WHAT YOU ARE ASKED TO DO:
Please restate word for word, and with nothing added, the lines that run from the one holding "our members" to the end of the entries below.

INPUT:
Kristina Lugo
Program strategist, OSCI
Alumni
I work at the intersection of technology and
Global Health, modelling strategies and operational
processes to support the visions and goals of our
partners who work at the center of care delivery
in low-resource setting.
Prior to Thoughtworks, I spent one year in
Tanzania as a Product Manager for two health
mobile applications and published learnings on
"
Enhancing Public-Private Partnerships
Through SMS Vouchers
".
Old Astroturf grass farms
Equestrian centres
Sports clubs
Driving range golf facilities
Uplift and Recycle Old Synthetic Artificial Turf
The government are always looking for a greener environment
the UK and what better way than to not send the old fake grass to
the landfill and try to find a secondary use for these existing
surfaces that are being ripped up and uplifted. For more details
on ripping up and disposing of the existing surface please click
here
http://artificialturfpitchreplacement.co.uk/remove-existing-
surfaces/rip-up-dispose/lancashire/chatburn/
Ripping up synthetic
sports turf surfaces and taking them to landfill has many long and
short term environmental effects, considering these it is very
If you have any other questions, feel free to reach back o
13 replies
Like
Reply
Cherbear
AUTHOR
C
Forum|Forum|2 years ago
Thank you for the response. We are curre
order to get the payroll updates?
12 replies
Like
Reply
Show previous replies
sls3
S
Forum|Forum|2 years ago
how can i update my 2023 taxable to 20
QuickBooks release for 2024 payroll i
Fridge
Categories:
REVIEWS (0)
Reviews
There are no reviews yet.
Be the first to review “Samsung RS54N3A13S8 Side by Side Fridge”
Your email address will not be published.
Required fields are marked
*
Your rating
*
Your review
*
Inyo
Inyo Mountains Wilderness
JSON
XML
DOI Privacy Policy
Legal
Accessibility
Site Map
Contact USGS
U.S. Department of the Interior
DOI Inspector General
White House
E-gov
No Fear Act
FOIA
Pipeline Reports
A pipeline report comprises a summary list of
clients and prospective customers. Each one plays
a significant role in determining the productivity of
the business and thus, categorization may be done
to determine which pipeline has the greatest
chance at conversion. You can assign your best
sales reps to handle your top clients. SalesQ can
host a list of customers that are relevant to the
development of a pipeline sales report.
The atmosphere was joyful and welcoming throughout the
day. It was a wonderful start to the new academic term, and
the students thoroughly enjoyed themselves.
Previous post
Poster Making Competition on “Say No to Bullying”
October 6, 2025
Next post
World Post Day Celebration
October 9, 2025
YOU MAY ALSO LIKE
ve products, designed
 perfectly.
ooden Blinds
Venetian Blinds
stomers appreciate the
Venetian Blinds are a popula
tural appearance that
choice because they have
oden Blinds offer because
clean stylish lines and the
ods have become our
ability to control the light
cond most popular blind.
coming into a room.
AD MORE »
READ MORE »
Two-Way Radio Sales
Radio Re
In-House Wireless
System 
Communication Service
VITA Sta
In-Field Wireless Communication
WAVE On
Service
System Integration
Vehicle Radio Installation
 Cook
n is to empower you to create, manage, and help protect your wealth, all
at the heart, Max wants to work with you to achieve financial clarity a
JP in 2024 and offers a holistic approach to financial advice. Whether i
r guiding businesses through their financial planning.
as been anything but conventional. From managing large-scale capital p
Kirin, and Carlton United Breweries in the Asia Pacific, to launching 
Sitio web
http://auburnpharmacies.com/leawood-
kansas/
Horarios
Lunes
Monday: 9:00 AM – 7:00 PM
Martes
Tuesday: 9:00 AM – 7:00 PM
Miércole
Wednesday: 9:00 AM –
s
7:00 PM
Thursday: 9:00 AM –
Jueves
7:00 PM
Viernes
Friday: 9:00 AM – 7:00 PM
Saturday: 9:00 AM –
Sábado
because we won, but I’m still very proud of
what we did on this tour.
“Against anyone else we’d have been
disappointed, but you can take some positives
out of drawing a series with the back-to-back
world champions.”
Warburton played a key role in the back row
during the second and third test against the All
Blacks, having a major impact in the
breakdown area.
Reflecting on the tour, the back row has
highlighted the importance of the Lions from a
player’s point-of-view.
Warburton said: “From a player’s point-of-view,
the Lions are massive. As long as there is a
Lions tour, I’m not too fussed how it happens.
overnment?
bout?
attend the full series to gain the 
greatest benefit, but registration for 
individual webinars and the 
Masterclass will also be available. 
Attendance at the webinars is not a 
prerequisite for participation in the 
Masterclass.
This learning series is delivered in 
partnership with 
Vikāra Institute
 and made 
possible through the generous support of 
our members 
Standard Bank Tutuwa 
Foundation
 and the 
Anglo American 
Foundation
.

WRITTEN ANSWER:
our members 
Standard Bank Tutuwa 
Foundation
 and the 
Anglo American 
Foundation
.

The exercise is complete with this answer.